Enharmonic keyboard

An enharmonic keyboard is a musical keyboard based on an enharmonic scale. At the very least such keyboards will have 17 keys per octave, and enharmonically equivalent notes will have different pitches. A typical keyboard will have one key for, for instance, C sharp and D flat, but a basic 17 key enharmonic keyboard will have two different keys for these notes. Traditionally, these keyboards use split sharps to express both notes.

One of the first instruments with an enharmonic keyboard was the archicembalo built by Nicola Vicentino, an Italian Renaissance composer and music theorist. The archicembalo had 36 keys per octave and was very well suited for meantone temperament. Vincentino also built an organ equipped with an enharmonic keyboard, the archiorgano.
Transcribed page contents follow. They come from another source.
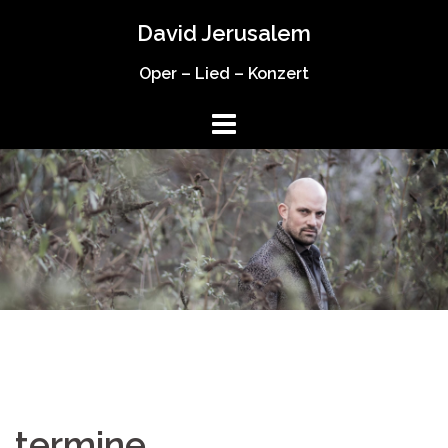
Springe
David Jerusalem
zum
Inhalt
Oper – Lied – Konzert
termine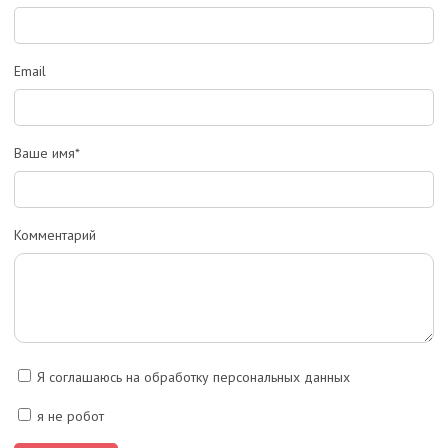
Email
Ваше имя*
Комментарий
Я соглашаюсь на обработку персональных данных
я не робот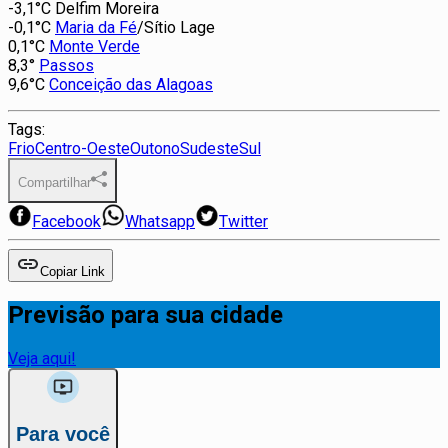
-3,1°C Delfim Moreira
-0,1°C
Maria da Fé
/Sítio Lage
0,1°C
Monte Verde
8,3°
Passos
9,6°C
Conceição das Alagoas
Tags:
Frio
Centro-Oeste
Outono
Sudeste
Sul
Compartilhar
Facebook
Whatsapp
Twitter
Copiar Link
Previsão para sua cidade
Veja aqui!
Para você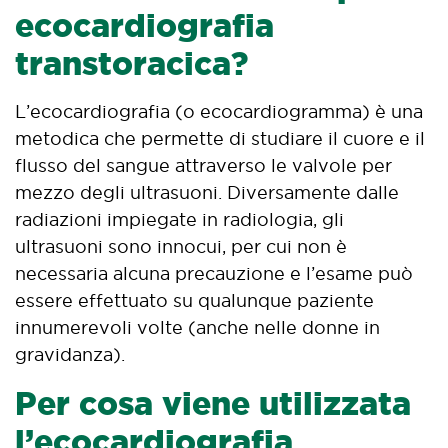
ecocardiografia
transtoracica?
L’ecocardiografia (o ecocardiogramma) è una
metodica che permette di studiare il cuore e il
flusso del sangue attraverso le valvole per
mezzo degli ultrasuoni. Diversamente dalle
radiazioni impiegate in radiologia, gli
ultrasuoni sono innocui, per cui non è
necessaria alcuna precauzione e l’esame può
essere effettuato su qualunque paziente
innumerevoli volte (anche nelle donne in
gravidanza).
Per cosa viene utilizzata
l’ecocardiografia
Many instruments with enharmonic keyboards were built during the Renaissance and Baroque eras. Most composers and performers who used these instruments are virtually unknown today. Among them are Johann Kaspar Kerll's teacher, Giovanni Valentini, who played a harpsichord with 77 keys for 4 octaves (19 keys per octave plus one extra C), and Friedrich Suppig, who in 1722 published one of the definitive works for an instrument with an enharmonic keyboard: the Fantasia of the Labyrinthus Musicus, which is a multi-sectional composition that makes use of all 24 keys and is intended for a keyboard with 31 notes per octave and pure major thirds.

With the advent of microtonal music in the 20th century, instruments with enharmonic keyboards became more fashionable, as did early and Baroque music for such instruments. For performance and recording purposes, either old instruments are reconstructed or two recordings of two differently tuned instruments are combined in one, thus creating an effect of an enharmonic keyboard.

Isomorphic note-layouts are a class of enharmonic keyboard. One isomorphic note-layout, the Wicki, when mapped to a hexagonal array of buttons, is particularly well-suited to the control of enharmonic scales. The orientation of its hexagonal columns of octaves and tempered perfect fifths place all the notes of every well-formed scale -- pentatonic (cardinality 5), diatonic (cardinality 7), chromatic (cardinality 12), and enharmonic (cardinality 19) -- in a tight, contiguous cluster. The notes of each progressively-higher cardinality are appended to the outer edges of the lower-cardinality scale, such that each well-formed scale's note-controlling buttons are embedded, unchanged, within the set of those controlling the higher-cardinality scales. Hence, the skills gained in learning to play chromatic music on a chromatic Wicki keyboard can be applied, without modification, to performance on an enharmonic Wicki keyboard. Isomorphic keyboards were not discovered until the latter half of the 19th century. Had they been discovered earlier, music history could have been quite different.